### ACTION ITEM
Copy out every line of the material below, character for character, apart from the pictures.

### ENTRIES SUPPLIED
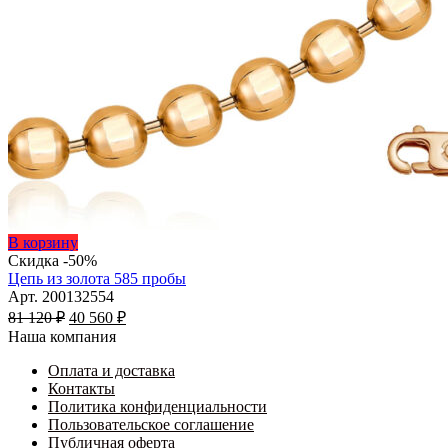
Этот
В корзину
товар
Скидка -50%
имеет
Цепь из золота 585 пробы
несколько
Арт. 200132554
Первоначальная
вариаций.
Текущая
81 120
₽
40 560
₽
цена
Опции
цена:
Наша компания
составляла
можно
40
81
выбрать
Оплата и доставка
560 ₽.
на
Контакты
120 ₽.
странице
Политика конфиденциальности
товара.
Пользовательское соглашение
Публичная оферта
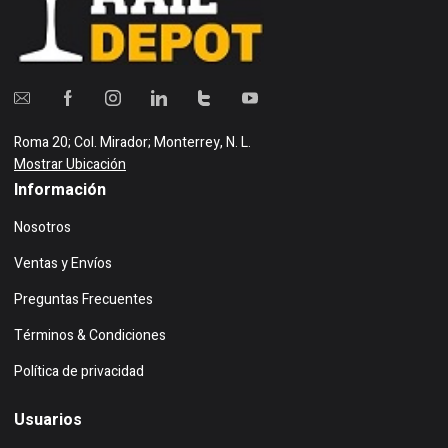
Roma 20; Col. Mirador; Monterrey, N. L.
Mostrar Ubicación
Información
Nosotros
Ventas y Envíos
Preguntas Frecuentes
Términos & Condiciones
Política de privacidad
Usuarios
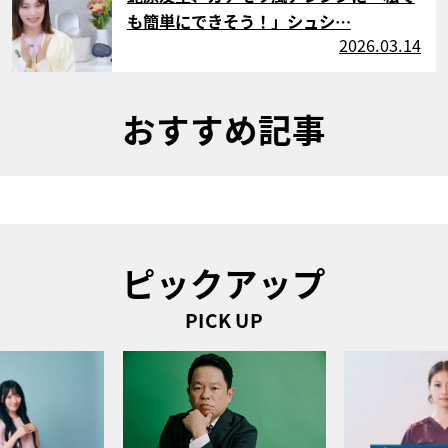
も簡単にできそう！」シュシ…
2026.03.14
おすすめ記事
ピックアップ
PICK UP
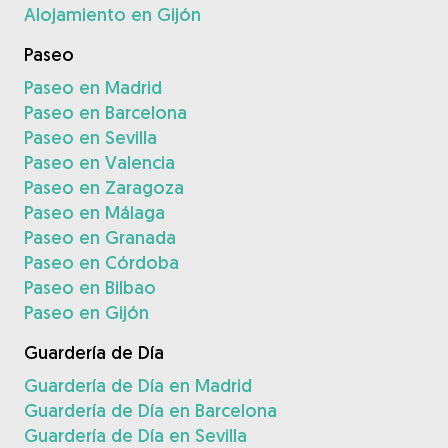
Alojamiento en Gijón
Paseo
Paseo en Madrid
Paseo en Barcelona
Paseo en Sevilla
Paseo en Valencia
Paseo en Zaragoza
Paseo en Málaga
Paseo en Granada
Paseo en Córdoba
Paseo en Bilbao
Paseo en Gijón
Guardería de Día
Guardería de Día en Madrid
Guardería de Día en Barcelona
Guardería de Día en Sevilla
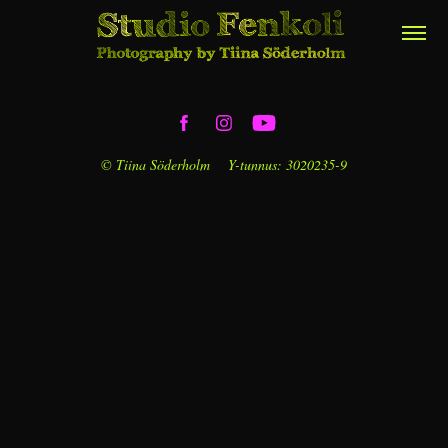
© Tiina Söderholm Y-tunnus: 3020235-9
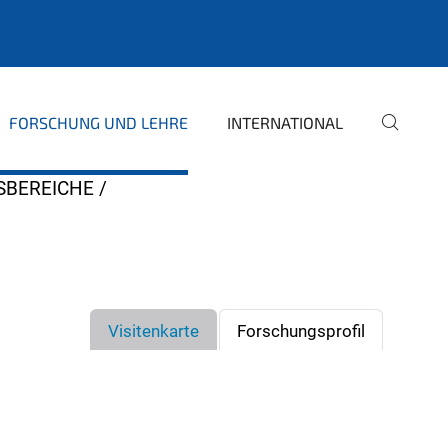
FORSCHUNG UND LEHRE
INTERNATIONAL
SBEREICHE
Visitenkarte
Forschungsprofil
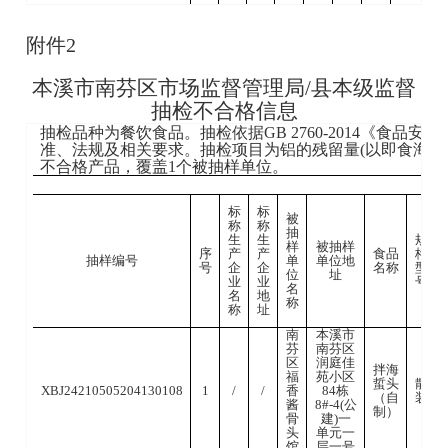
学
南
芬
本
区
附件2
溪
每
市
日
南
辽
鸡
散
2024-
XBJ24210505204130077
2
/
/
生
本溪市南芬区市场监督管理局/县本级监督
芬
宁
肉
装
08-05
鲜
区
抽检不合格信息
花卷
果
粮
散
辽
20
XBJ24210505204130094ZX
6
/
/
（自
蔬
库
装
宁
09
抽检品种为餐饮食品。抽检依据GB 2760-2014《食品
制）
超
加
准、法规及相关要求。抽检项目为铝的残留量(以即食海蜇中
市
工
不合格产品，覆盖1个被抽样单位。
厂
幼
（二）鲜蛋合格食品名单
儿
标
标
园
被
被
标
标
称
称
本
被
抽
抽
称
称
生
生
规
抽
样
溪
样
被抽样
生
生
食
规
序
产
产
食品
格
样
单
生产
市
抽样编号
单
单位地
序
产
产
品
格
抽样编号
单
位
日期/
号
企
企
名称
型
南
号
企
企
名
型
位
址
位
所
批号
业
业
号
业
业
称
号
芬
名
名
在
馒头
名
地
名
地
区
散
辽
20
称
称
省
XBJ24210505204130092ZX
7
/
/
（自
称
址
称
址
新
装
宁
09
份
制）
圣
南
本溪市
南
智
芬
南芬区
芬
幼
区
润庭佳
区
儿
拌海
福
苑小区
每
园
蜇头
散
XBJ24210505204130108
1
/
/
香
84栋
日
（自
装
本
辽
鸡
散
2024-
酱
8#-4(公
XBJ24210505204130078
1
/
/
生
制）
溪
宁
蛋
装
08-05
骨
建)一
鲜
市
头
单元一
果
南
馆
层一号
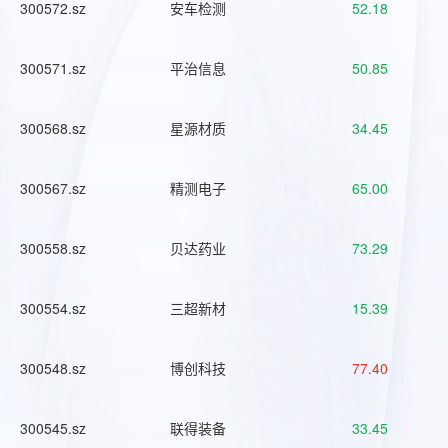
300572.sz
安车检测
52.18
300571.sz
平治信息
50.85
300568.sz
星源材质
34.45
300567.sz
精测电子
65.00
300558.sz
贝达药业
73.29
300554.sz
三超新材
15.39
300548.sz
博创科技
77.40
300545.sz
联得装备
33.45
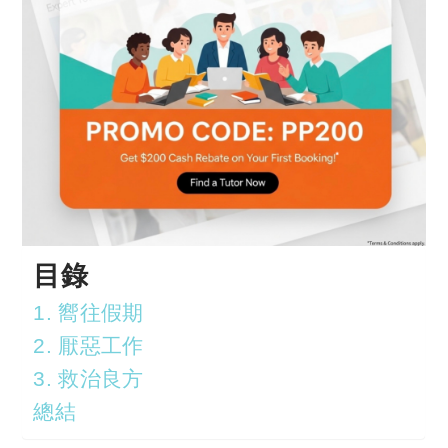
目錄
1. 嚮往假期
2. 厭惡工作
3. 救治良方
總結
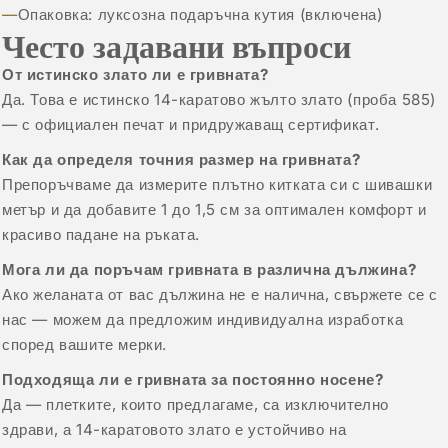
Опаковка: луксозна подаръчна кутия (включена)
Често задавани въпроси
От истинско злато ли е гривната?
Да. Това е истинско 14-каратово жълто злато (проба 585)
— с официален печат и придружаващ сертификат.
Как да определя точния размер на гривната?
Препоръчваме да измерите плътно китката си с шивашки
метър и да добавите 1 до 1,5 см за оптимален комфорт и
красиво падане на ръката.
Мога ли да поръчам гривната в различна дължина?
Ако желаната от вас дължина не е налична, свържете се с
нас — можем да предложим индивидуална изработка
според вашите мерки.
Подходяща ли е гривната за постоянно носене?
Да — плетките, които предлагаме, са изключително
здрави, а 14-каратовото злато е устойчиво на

### WRITTEN REPLY
Этот
В корзину
товар
Скидка -50%
имеет
Цепь из золота 585 пробы
несколько
Арт. 200132554
Первоначальная
вариаций.
Текущая
81 120
₽
40 560
₽
цена
Опции
цена:
Наша компания
составляла
можно
40
81
выбрать
Оплата и доставка
560 ₽.
на
Контакты
120 ₽.
странице
Политика конфиденциальности
товара.
Пользовательское соглашение
Публичная оферта
Roma 20; Col. Mirador; Monterrey, N. L.
Mostrar Ubicación
Información
Nosotros
Ventas y Envíos
Preguntas Frecuentes
Términos & Condiciones
Política de privacidad
Usuarios
も簡単にできそう！」シュシ…
2026.03.14
おすすめ記事
ピックアップ
PICK UP
Alojamiento en Gijón
Paseo
Paseo en Madrid
Paseo en Barcelona
Paseo en Sevilla
Paseo en Valencia
Paseo en Zaragoza
Paseo en Málaga
Paseo en Granada
Paseo en Córdoba
Paseo en Bilbao
Paseo en Gijón
Guardería de Día
Guardería de Día en Madrid
Guardería de Día en Barcelona
Guardería de Día en Sevilla
© Tiina Söderholm Y-tunnus: 3020235-9
FORSCHUNG UND LEHRE
INTERNATIONAL
SBEREICHE
Visitenkarte
Forschungsprofil
学
南
芬
本
区
附件2
溪
每
市
日
南
辽
鸡
散
2024-
XBJ24210505204130077
2
/
/
生
本溪市南芬区市场监督管理局/县本级监督
芬
宁
肉
装
08-05
鲜
区
抽检不合格信息
花卷
果
粮
散
辽
20
XBJ24210505204130094ZX
6
/
/
（自
蔬
库
装
宁
09
抽检品种为餐饮食品。抽检依据GB 2760-2014《食品
制）
超
加
准、法规及相关要求。抽检项目为铝的残留量(以即食海蜇中
市
工
不合格产品，覆盖1个被抽样单位。
厂
幼
（二）鲜蛋合格食品名单
儿
标
标
园
被
被
标
标
称
称
本
被
抽
抽
称
称
生
生
规
抽
样
溪
样
被抽样
生
生
食
规
序
产
产
食品
格
样
单
生产
市
抽样编号
单
单位地
序
产
产
品
格
抽样编号
单
位
日期/
号
企
企
名称
型
南
号
企
企
名
型
位
址
位
所
批号
业
业
号
业
业
称
号
芬
名
名
在
馒头
名
地
名
地
区
散
辽
20
称
称
省
XBJ24210505204130092ZX
7
/
/
（自
称
址
称
址
新
装
宁
09
份
制）
圣
南
本溪市
南
智
芬
南芬区
芬
幼
区
润庭佳
区
儿
拌海
福
苑小区
每
园
蜇头
散
XBJ24210505204130108
1
/
/
香
84栋
日
（自
装
本
辽
鸡
散
2024-
酱
8#-4(公
XBJ24210505204130078
1
/
/
生
制）
溪
宁
蛋
装
08-05
骨
建)一
鲜
市
头
单元一
果
南
馆
层一号
300572.sz
安车检测
52.18
300571.sz
平治信息
50.85
300568.sz
星源材质
34.45
300567.sz
精测电子
65.00
300558.sz
贝达药业
73.29
300554.sz
三超新材
15.39
300548.sz
博创科技
77.40
300545.sz
联得装备
33.45
目錄
1. 嚮往假期
2. 厭惡工作
3. 救治良方
總結
Опаковка: луксозна подаръчна кутия (включена)
Често задавани въпроси
От истинско злато ли е гривната?
Да. Това е истинско 14-каратово жълто злато (проба 585)
— с официален печат и придружаващ сертификат.
Как да определя точния размер на гривната?
Препоръчваме да измерите плътно китката си с шивашки
метър и да добавите 1 до 1,5 см за оптимален комфорт и
красиво падане на ръката.
Мога ли да поръчам гривната в различна дължина?
Ако желаната от вас дължина не е налична, свържете се с
нас — можем да предложим индивидуална изработка
според вашите мерки.
Подходяща ли е гривната за постоянно носене?
Да — плетките, които предлагаме, са изключително
здрави, а 14-каратовото злато е устойчиво на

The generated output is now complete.